Glauben Sie, dass die Leute  umdenken?

Nein, obwohl es so sein sollte. Bewusster einkaufen, gezielt regional einkaufen! Statt Konsumrausch – und dann alles wegwerfen.

Sie haben ja auch völlig umgedacht.

Ich hatte früher einen gut bezahlten, aber sehr stressigen Job. Das wollte ich ändern. Mehr Lebensqualität. Deshalb kam ich vor 5 Jahren nach Gmunden.
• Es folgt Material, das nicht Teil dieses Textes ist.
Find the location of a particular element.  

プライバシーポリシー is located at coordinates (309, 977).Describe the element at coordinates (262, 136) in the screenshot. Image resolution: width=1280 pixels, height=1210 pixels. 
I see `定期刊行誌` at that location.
Jetzt fahre ich mit dem Rad zum Attersee, bewundere die gelben Rapsfelder, freue mich, wenn es anderen gut geht. Ich kenne keinen Neid. Ich bin ein sehr sozialer Mensch, helfe, wo ich kann.

… und haben „Kaufdahoam“

Dieses Konzept ist voll aufgegangen. Ich kenne 90 Prozent meiner Lieferanten persönlich. Bei mir gibt es nur „Österreich“ in den Produkten – und viel Gesundheit. Wir leben Regionalität.

Wie würde Ihr Traumleben ausschauen?

Ich bin leidenschaftliche Österreicherin. Ich möchte jedes Fleckerl in Österreich erkunden. In einer Selbstversorger-Hütte leben, mit kaltem Wasser zum Waschen, die Natur genießen. Aber all das zerstören wir gerade.